ROM chooses the store with the lowest preference

Business Logic

When an order is scheduled, the sourcing logic executes based on the configured core rules. The system uses the following process for each order line:

  1. ROM identifies the core rule set that has the most granular match based on the configured criteria.
  2. After selecting the core rule set, ROM identifies all nodes from the highest priority Fulfillment Nodes for Sourcing setting for that core rule.
    1. If the Fulfillment Geography Restriction is enabled and the ship-to address falls into configured rule, ROM excludes those node(s).
    2. If the Network Override Rule is enabled, ROM excludes those node(s).
    3. If multiple Fulfillment Nodes For Sourcing have the same priority rating, they are treated equally.
  3. ROM identifies the inventory available for each of the remaining nodes. Note: On-hand and future inventory are taken into consideration for the availability calculation.
    1. If none of the selected nodes has full availability to fulfill the item, ROM identifies all nodes from the next highest priority Fulfillment Nodes for Sourcing setting. It excludes those based on geography restrictions and network override settings.
    2. ROM continues to work through the sourcing order in sequential order.
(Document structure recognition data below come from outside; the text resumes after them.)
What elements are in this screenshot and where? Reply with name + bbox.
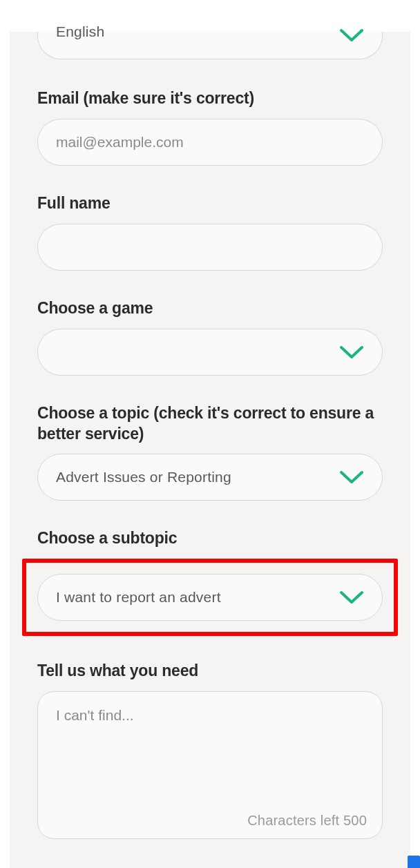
subtopic-label: Choose a subtopic <box>37 528 383 549</box>
chevron-down-icon <box>339 28 364 43</box>
email-label: Email (make sure it's correct) <box>37 88 383 109</box>
language-select[interactable]: English <box>37 32 383 59</box>
email-field-wrapper[interactable] <box>37 119 383 166</box>
message-box[interactable]: Characters left 500 <box>37 691 383 839</box>
topic-label: Choose a topic (check it's correct to en… <box>37 403 383 445</box>
message-textarea[interactable] <box>56 707 364 804</box>
subtopic-select[interactable]: I want to report an advert <box>37 574 383 621</box>
email-field[interactable] <box>56 134 364 151</box>
game-label: Choose a game <box>37 298 383 319</box>
fullname-field-wrapper[interactable] <box>37 224 383 271</box>
fullname-label: Full name <box>37 193 383 214</box>
message-label: Tell us what you need <box>37 661 383 682</box>
fullname-field[interactable] <box>56 239 364 255</box>
characters-left: Characters left 500 <box>247 813 367 829</box>
subtopic-select-value: I want to report an advert <box>56 589 334 606</box>
topic-select[interactable]: Advert Issues or Reporting <box>37 454 383 501</box>
chevron-down-icon <box>339 590 364 605</box>
chevron-down-icon <box>339 345 364 360</box>
corner-widget-icon <box>408 856 420 868</box>
chevron-down-icon <box>339 470 364 485</box>
subtopic-highlight: I want to report an advert <box>22 559 398 636</box>
topic-select-value: Advert Issues or Reporting <box>56 469 334 485</box>
game-select[interactable] <box>37 329 383 376</box>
    Note: ROM considers the following node settings when determining availability:

    • Node Status: Active
    • Node: Enabled for Availability
    • Max Items Scheduled to Node: When the max number of items has been met for the store with more inventory, then ROM either goes to the next store, or schedules the order to the store to be released at the next day/shift. (If the Max Item setting is not configured, then ROM goes by highest ATP.)
    • Held Status: When inventory is in a HELD status, the inventory is returned as 0.
    • Configured Overdue Supply
    • Configured Overdue Demand
    • Configured Forward Days to Consider Supply
    • Configured Backward Days to Consider Supply
    • Receipt Processing Time
    • Advance Notification Time
    • Reserved Demand
  4. When more than one location has the order line item availability, ROM applies the Inventory Burn Rule to prioritize the location.
  5. After potential nodes, with availability, are identified and the data is aggregated, ROM then moves over to execute against the Seller Rules to identify the optimal fulfillment.
  6. Seller Rules are applied after the Core Rule selection. ROM moves to optimize the order itself and takes all order lines into consideration to determine the optimal fulfillment for the order, not order line level. Only one set of seller rules is configured.
  7. ROM determines the fulfillment optimization type prioritized first:
    1. Minimum Shipments: If selected, ROM determines the inventory availability with in the configured optimized date range
    2. Date: If selected, ROM determines the earliest inventory availability date
  8. ROM filters out any options that exceeds the max splits or max sourcing attempts
  9. If there are multiple solutions with the same priority, then ROM determines:
    1. If Node Prioritization is set, ROM identifies the node choice based on the configured preferences:
      1. Fulfillment Network Preference (DC or Store)
      2. Node Preference (retail store ranking)
      3. Node Item Preference
    2. If Landed Cost is enabled, ROM identifies the node choice of closest proximity.
  10. Sourcing selection is made and fulfillment order(s) are appropriately routed.

Note: If the fulfillment type is ISPU, the item is routed to the shopper-identified node.